**Task objective**
With the images omitted, return all of the entries exactly as they stand.

**Extracted records**
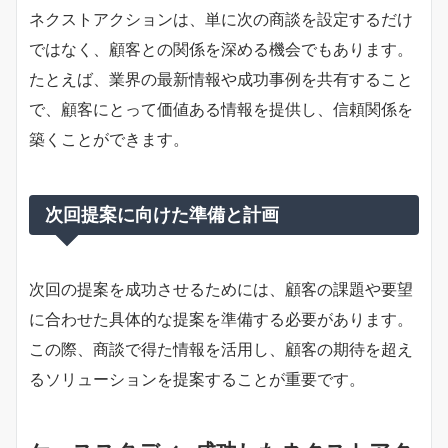
ネクストアクションは、単に次の商談を設定するだけ
ではなく、顧客との関係を深める機会でもあります。
たとえば、業界の最新情報や成功事例を共有すること
で、顧客にとって価値ある情報を提供し、信頼関係を
築くことができます。
次回提案に向けた準備と計画
次回の提案を成功させるためには、顧客の課題や要望
に合わせた具体的な提案を準備する必要があります。
この際、商談で得た情報を活用し、顧客の期待を超え
るソリューションを提案することが重要です。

**Response below**
ネクストアクションは、単に次の商談を設定するだけ
ではなく、顧客との関係を深める機会でもあります。
たとえば、業界の最新情報や成功事例を共有すること
で、顧客にとって価値ある情報を提供し、信頼関係を
築くことができます。
次回提案に向けた準備と計画
次回の提案を成功させるためには、顧客の課題や要望
に合わせた具体的な提案を準備する必要があります。
この際、商談で得た情報を活用し、顧客の期待を超え
るソリューションを提案することが重要です。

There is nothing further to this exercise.